The next part of the output is:
Coefficients:
Estimate Std. Error t value Pr(>|t|)
(Intercept) 11.4076 15.0353 0.759 0.5032
Age 1.4618 0.4643 3.149 0.0513
The values in the Estimate column define the prediction equation. Here, the prediction equation is Income = 11.4076 + (1.4618 * Age). So, if Age = 36, the predicted Income is 11.4076 + (1.4618 * 36) = 64.0324, which is 9.968 less than the actual Income of 74. I'll discuss the rest of the output later when I present a second example.
After the linear regression model was created I added a so-called regression line to the session graph using the command:
> abline(mymodel)
This means, "Add the regression line determined by the model named mymodel to the current graph." The regression line is a visual interpretation of the prediction equation.

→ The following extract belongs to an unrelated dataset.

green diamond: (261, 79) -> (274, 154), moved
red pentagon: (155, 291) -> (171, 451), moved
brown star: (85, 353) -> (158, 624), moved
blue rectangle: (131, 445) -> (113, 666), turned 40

The regression line is the one line that minimizes the sum of squared deviations from the actual dependent variable values and the predicted dependent variable values. Put another way, the residuals are the deviations. If you square each residual and add all the squared values up you'll get a value that represents error. This error value is the smallest value possible using a straight line model.
The last three commands in the Age-Income session are:
> inc <- 11.4076 + (1.4618 * 36)
> inc
[1] 64.0324
> 74 - 64.0324
[1] 9.9676
>
The first command means, "Store into a variable name inc (income) the result of 11.4076 + (1.4618 * 36)." In other words, the command predicts the income for someone who is 36 years old. The result is 64.0324. The last command calculates the difference between the actual Income value for the 36-year old person, 74, and the predicted Income value. Notice the result of 9.9676 is the residual value for that data item.

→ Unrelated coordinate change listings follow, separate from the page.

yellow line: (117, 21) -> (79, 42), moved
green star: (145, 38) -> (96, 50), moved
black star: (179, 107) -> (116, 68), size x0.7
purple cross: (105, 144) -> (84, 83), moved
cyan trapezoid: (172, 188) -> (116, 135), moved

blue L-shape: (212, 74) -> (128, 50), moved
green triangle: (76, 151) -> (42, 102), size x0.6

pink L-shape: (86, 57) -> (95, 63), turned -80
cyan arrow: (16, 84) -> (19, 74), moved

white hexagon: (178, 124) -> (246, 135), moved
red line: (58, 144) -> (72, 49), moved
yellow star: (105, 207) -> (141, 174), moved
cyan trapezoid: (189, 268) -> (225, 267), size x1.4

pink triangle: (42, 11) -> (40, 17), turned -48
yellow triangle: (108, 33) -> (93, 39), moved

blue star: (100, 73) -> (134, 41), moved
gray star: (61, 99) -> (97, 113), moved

Multiple Linear Regression
In linear regression, when there's just a single independent variable, the analysis is sometimes called simple linear regression to distinguish the analysis from situations where there are two or more independent variables. These are sometimes called multiple linear regression analyses.
Suppose you have a data file named AgePoliticEduIncome.txt with contents:
Age,Politic,Edu,Income
20,Mod,12,30
30,Lib,14,32
40,Con,12,50
50,Mod,16,70
60,Lib,16,60
70,Con,12,50
Here, the goal is to predict a person's income from their age, political leaning (Con = conservative, Mod = moderate, Lib = liberal) and years of education. A linear regression analysis session for this problem is shown in Listing 1.

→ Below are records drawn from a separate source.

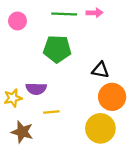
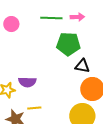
green pentagon: (57, 49) -> (68, 44), moved
yellow line: (51, 112) -> (34, 108), moved

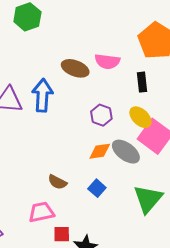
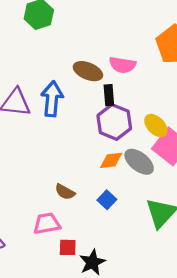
black rectangle: (142, 82) -> (109, 95), moved
purple hexagon: (101, 115) -> (114, 122), size x1.5

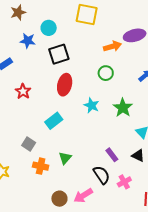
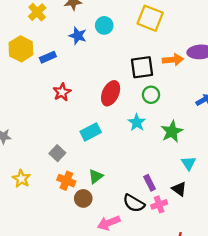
black square: (59, 54) -> (142, 67), moved
green circle: (106, 73) -> (151, 95), moved
black semicircle: (102, 175) -> (134, 203), turned 144
pink cross: (124, 182) -> (159, 204), moved
brown circle: (59, 199) -> (83, 198), moved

Listing 1: Predicting Income from Age, Political Leaning and Education
> rm(list=ls())
> ls()
character(0)
>
> setwd("C:\\LinearRegressionWithR")
> t <- read.table("AgePoliticEduIncome.txt",
+ header=T, sep=",")
>
> print(t)
Age Politic Edu Income
1 20 Mod 12 30
2 30 Lib 14 32
3 40 Con 12 50
4 50 Mod 16 70
5 60 Lib 16 60
6 70 Con 12 50
>
> model <- lm(Income ~ Age + Politic + Edu,
+ data=t)
> summary(model)
Call:
lm(formula = Income ~ Age + Politic + Edu, data = t)
Residuals:
1 2 3 4 5 6
1.333 -2.667 1.333 -1.333 2.667 -1.333
Coefficients:
Estimate Std. Error t value Pr(>|t|)
(Intercept) -74.88889 20.70844 -3.616 0.172
Age 0.08889 0.19876 0.447 0.732
PoliticLib -33.11111 9.72714 -3.404 0.182
PoliticMod -18.22222 9.32275 -1.955 0.301
Edu 10.00000 2.30940 4.330 0.144
Residual standard error: 4.619 on 1 degrees of freedom
Multiple R-squared: 0.9824, Adjusted R-squared: 0.9121
F-statistic: 13.97 on 4 and 1 DF, p-value: 0.1977
> mydf <- data.frame(Age=20, Politic="Mod", Edu=12)
> predict(model, mydf)
1
28.66667
>
> mydf <- data.frame(Age=mean(t$Age), Politic="Lib",
+ Edu=13)
> predict(model, mydf)
1
26
>
> quit()
The first two commands of the multiple regression analysis are:
> rm(list=ls())
> ls()
character(0)
You can interpret the first command, rm(list=ls()), as a magic R incantation to delete all existing objects in the current workspace. The second command means, "Display all objects." The output, character(0), means null or none.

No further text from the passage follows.